What to work on: Could the data below be retyped exactly, without its pictures?

─── Records to process ───

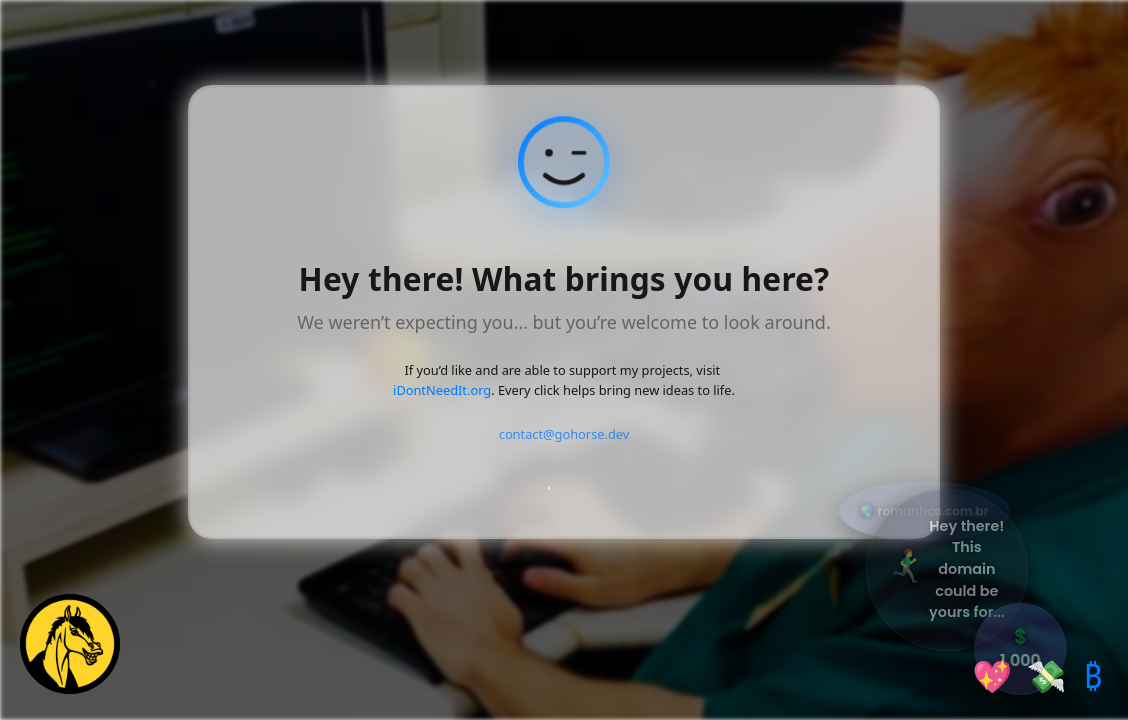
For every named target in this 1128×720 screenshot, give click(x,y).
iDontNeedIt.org (442, 390)
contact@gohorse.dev (564, 434)
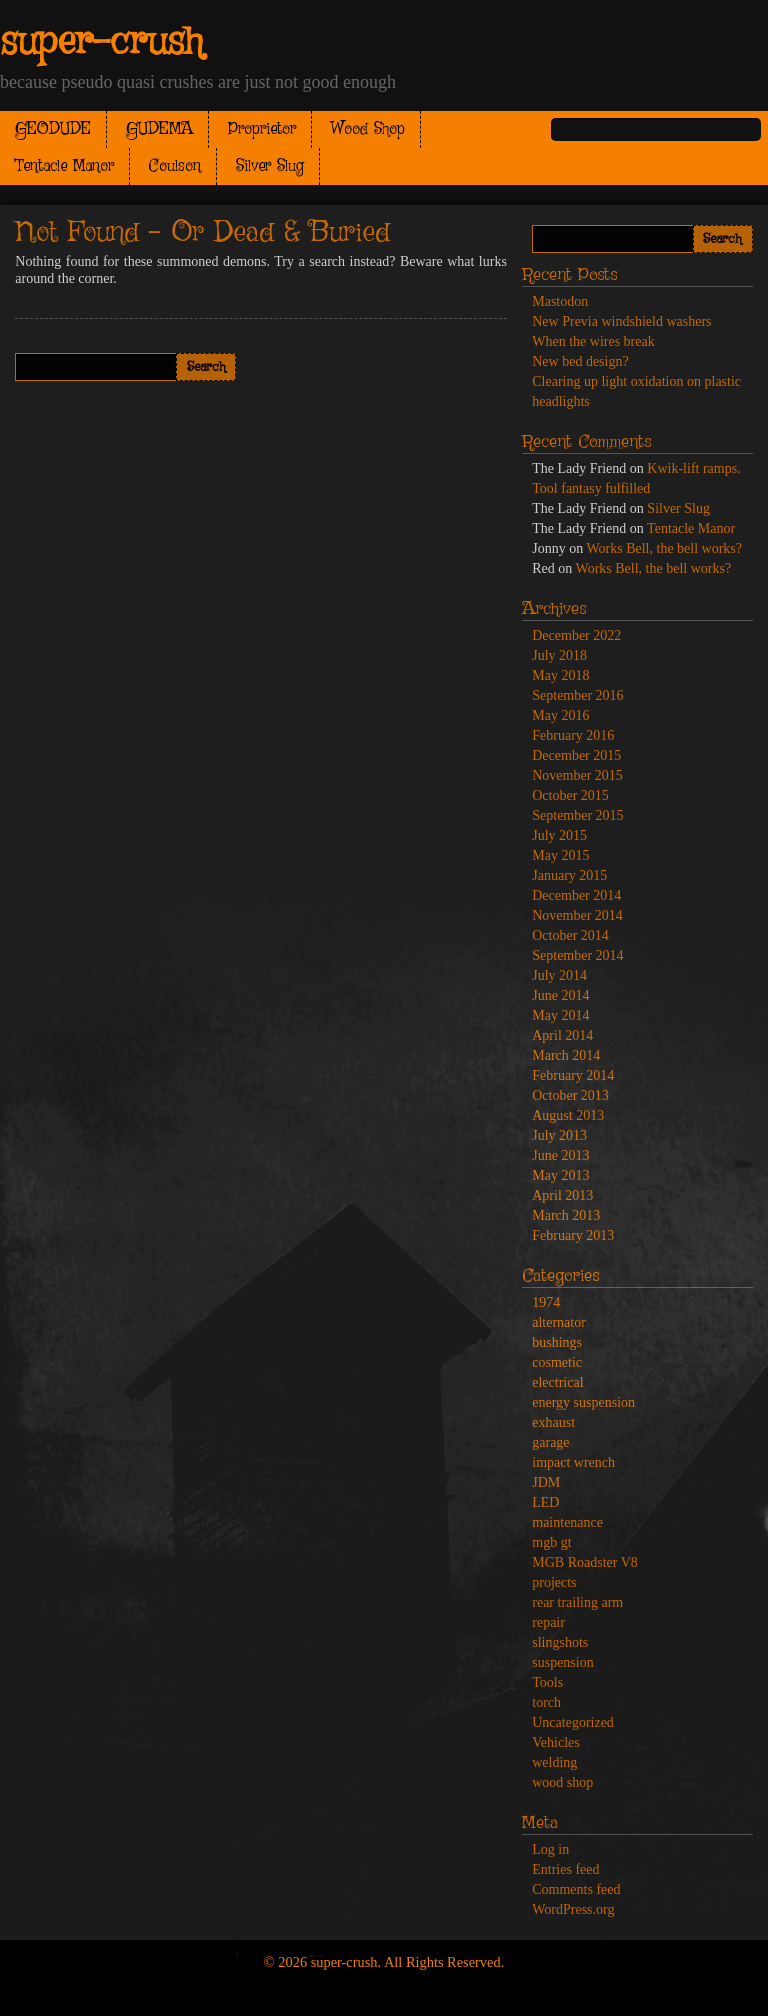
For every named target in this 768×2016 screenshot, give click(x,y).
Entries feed (565, 1869)
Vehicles (555, 1742)
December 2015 (576, 755)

───

Completed task:
For every named target in this 1128×720 screenshot, give click(x,y).
iDontNeedIt.org (442, 390)
contact@gohorse.dev (564, 434)
For every named target in this 768×2016 screenshot, give click(x,y).
Entries feed (565, 1869)
Vehicles (555, 1742)
December 2015 (576, 755)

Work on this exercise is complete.